Support new scipy sparse array indices, which can now be > 2^31 #6194

mannby · 2016-01-19T21:10:28Z

(< 2^63)

This is needed for very large training sets.
Feature indices (based on the number of distinct features), are unlikely to need 4 bytes per value, however.

…63). This is needed for very large training sets. Feature indices (based on the number of distinct features), are unlikely to need 4 bytes per value, however.

lesteve · 2016-01-20T12:43:52Z

Is this related to #6183? From a quick look at it, it seems you are hitting the same limitation.

mannby · 2016-01-20T16:22:52Z

Yes, exactly. The length of the array of feature indexes gets too big for that length to be stored in the second array.

mannby · 2016-01-20T16:24:02Z

Note that making both arrays store longs causes huge memory bloat.

lesteve · 2016-01-21T07:50:07Z

@mannby do you have a stand-alone example to reproduce the problem? If so, it would be great to turn it into a test.

mannby · 2016-01-22T18:18:19Z

Sorry, no stand-alone example. Although I have tested that it works with the fix and doesn't work without it on a large real dataset on a 64-bit system.
It does rely on "l" and "int_" being the same size, though. But, by my reading of the Python docs, both should map to C "long"s, which would be consistent on a given platform.
The second change seems to have the option of specifying "int64", but I don't know of a corresponding way to force the integer to be 64 bits in the first change. So, it should be best to rely on "long" in both cases.

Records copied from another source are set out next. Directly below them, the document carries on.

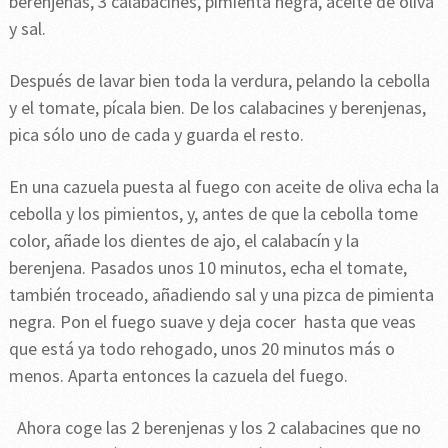
berenjenas, 3 calabacines, pimienta negra, aceite de oliva
y sal.
Después de lavar bien toda la verdura, pelando la cebolla
y el tomate, pícala bien. De los calabacines y berenjenas,
pica sólo uno de cada y guarda el resto.
En una cazuela puesta al fuego con aceite de oliva echa la
cebolla y los pimientos, y, antes de que la cebolla tome
color, añade los dientes de ajo, el calabacín y la
berenjena. Pasados unos 10 minutos, echa el tomate,
también troceado, añadiendo sal y una pizca de pimienta
negra. Pon el fuego suave y deja cocer hasta que veas
que está ya todo rehogado, unos 20 minutos más o
menos. Aparta entonces la cazuela del fuego.
Ahora coge las 2 berenjenas y los 2 calabacines que no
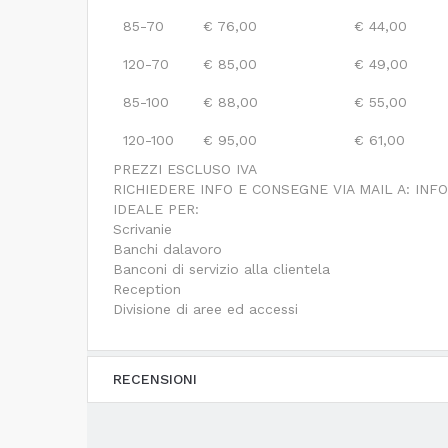
85-70
€ 76,00
€ 44,00
120-70
€ 85,00
€ 49,00
85-100
€ 88,00
€ 55,00
120-100
€ 95,00
€ 61,00
PREZZI ESCLUSO IVA
RICHIEDERE INFO E CONSEGNE VIA MAIL A: I
IDEALE PER:
Scrivanie
Banchi dalavoro
Banconi di servizio alla clientela
Reception
Divisione di aree ed accessi
RECENSIONI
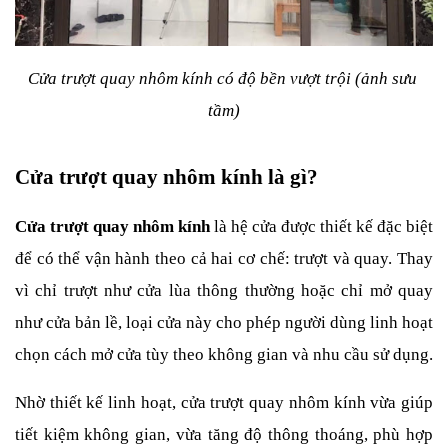
Cửa trượt quay nhôm kính có độ bền vượt trội (ảnh sưu 
tầm)
Cửa trượt quay nhôm kính là gì?
Cửa trượt quay nhôm kính
 là hệ cửa được thiết kế đặc biệt 
để có thể vận hành theo cả hai cơ chế: trượt và quay. Thay 
vì chỉ trượt như cửa lùa thông thường hoặc chỉ mở quay 
như cửa bản lề, loại cửa này cho phép người dùng linh hoạt 
chọn cách mở cửa tùy theo không gian và nhu cầu sử dụng.
Nhờ thiết kế linh hoạt, cửa trượt quay nhôm kính vừa giúp 
tiết kiệm không gian, vừa tăng độ thông thoáng, phù hợp 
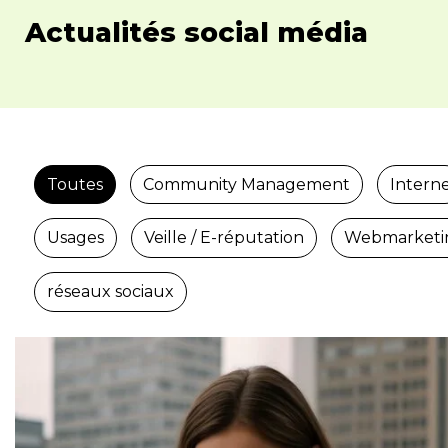
Actualités social média
Toutes
Community Management
Intern
Usages
Veille / E-réputation
Webmarketi
réseaux sociaux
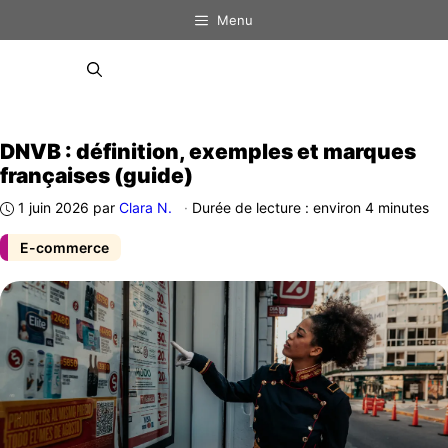
Aller
Menu
au
contenu
Menu
DNVB : définition, exemples et marques
françaises (guide)
1 juin 2026
par
Clara N.
·
Durée de lecture : environ 4 minutes
E-commerce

ogrisel · 2016-01-28T10:21:06Z

I think this code should only use 64bit integer if we know for sure that the version of scipy will support it. For instance with something like:

from sklearn.utils.fixes import sp_version

if sp_version >= (0, 14):
    # we can use 64 bit indices.

ogrisel · 2016-01-28T10:36:32Z

It does rely on "l" and "int_" being the same size, though. But, by my reading of the Python docs, both should map to C "long"s, which would be consistent on a given platform.

Please add an inline comment to make that explicit. @larsmans do this seem right to you?

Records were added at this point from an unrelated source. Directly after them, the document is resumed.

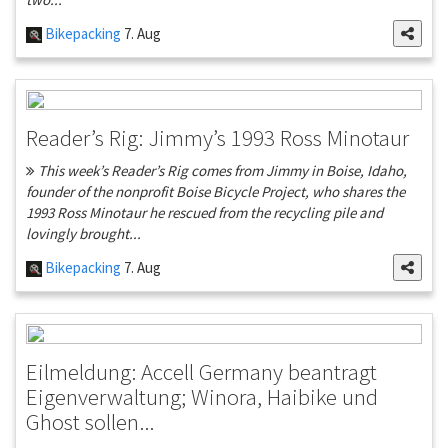
Bikepacking
7. Aug
Reader’s Rig: Jimmy’s 1993 Ross Minotaur
This week’s Reader’s Rig comes from Jimmy in Boise, Idaho,
founder of the nonprofit Boise Bicycle Project, who shares the
1993 Ross Minotaur he rescued from the recycling pile and
lovingly brought...
Bikepacking
7. Aug
Eilmeldung: Accell Germany beantragt
Eigenverwaltung; Winora, Haibike und
Ghost sollen...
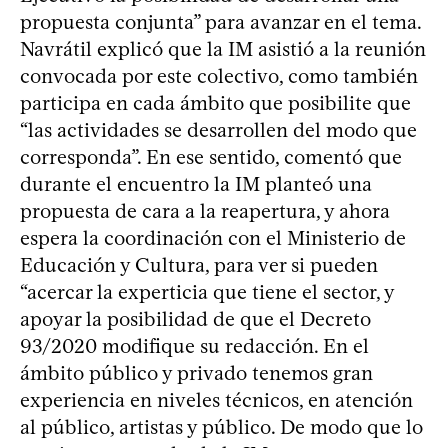
propuesta conjunta” para avanzar en el tema.
Navrátil explicó que la IM asistió a la reunión
convocada por este colectivo, como también
participa en cada ámbito que posibilite que
“las actividades se desarrollen del modo que
corresponda”. En ese sentido, comentó que
durante el encuentro la IM planteó una
propuesta de cara a la reapertura, y ahora
espera la coordinación con el Ministerio de
Educación y Cultura, para ver si pueden
“acercar la experticia que tiene el sector, y
apoyar la posibilidad de que el Decreto
93/2020 modifique su redacción. En el
ámbito público y privado tenemos gran
experiencia en niveles técnicos, en atención
al público, artistas y público. De modo que lo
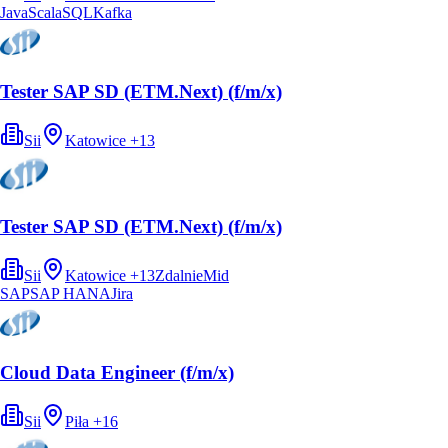
Java
Scala
SQL
Kafka
Tester SAP SD (ETM.Next) (f/m/x)
Sii
Katowice
+
13
Tester SAP SD (ETM.Next) (f/m/x)
Sii
Katowice
+
13
Zdalnie
Mid
SAP
SAP HANA
Jira
Cloud Data Engineer (f/m/x)
Sii
Piła
+
16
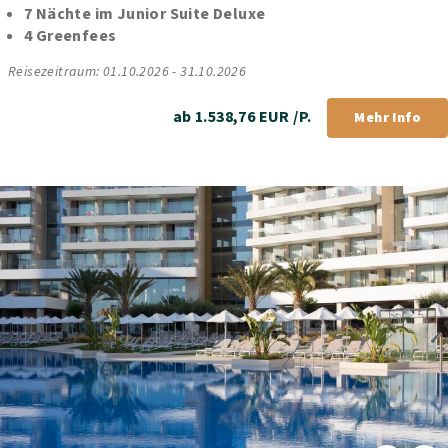
7 Nächte im Junior Suite Deluxe
4 Greenfees
Reisezeitraum: 01.10.2026 - 31.10.2026
ab 1.538,76 EUR /P.
Mehr Info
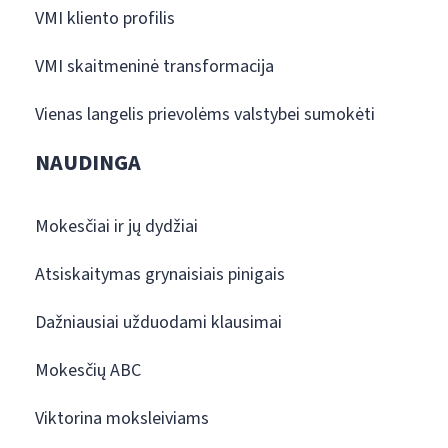
VMI kliento profilis
VMI skaitmeninė transformacija
Vienas langelis prievolėms valstybei sumokėti
NAUDINGA
Mokesčiai ir jų dydžiai
Atsiskaitymas grynaisiais pinigais
Dažniausiai užduodami klausimai
Mokesčių ABC
Viktorina moksleiviams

larsmans · 2016-01-28T10:44:33Z

Yes, that seems right.

However, this doesn't change anything on Windows, where long is 32 bits (while scipy.sparse is careful to use 64-bit ints on all platforms). There's no way to get 64-bit integers into an array.array on Windows in Python 2. Python 3 adds long long support, which is what you'd need.

Regarding the mixing of intc and long, SciPy's CSR matrices always use the same type for indices and indptr, so using intc for one of them forces a conversion later.

ogrisel · 2016-01-28T11:56:23Z

Regarding the mixing of intc and long, SciPy's CSR matrices always use the same type for indices and indptr, so using intc for one of forces a conversion later.

Indeed, +1 for always using 64 bit indices both for indices and indptr arrays when scipy version is 0.14 or later.

ogrisel · 2016-01-28T13:06:01Z

sklearn/feature_extraction/text.py

@@ -909,6 +911,10 @@ def _make_int_array():
    """Construct an array.array of a type suitable for scipy.sparse indices."""
    return array.array(str("i"))


str() is not required here. array.array("i") should work both under Python 2 and Python 3.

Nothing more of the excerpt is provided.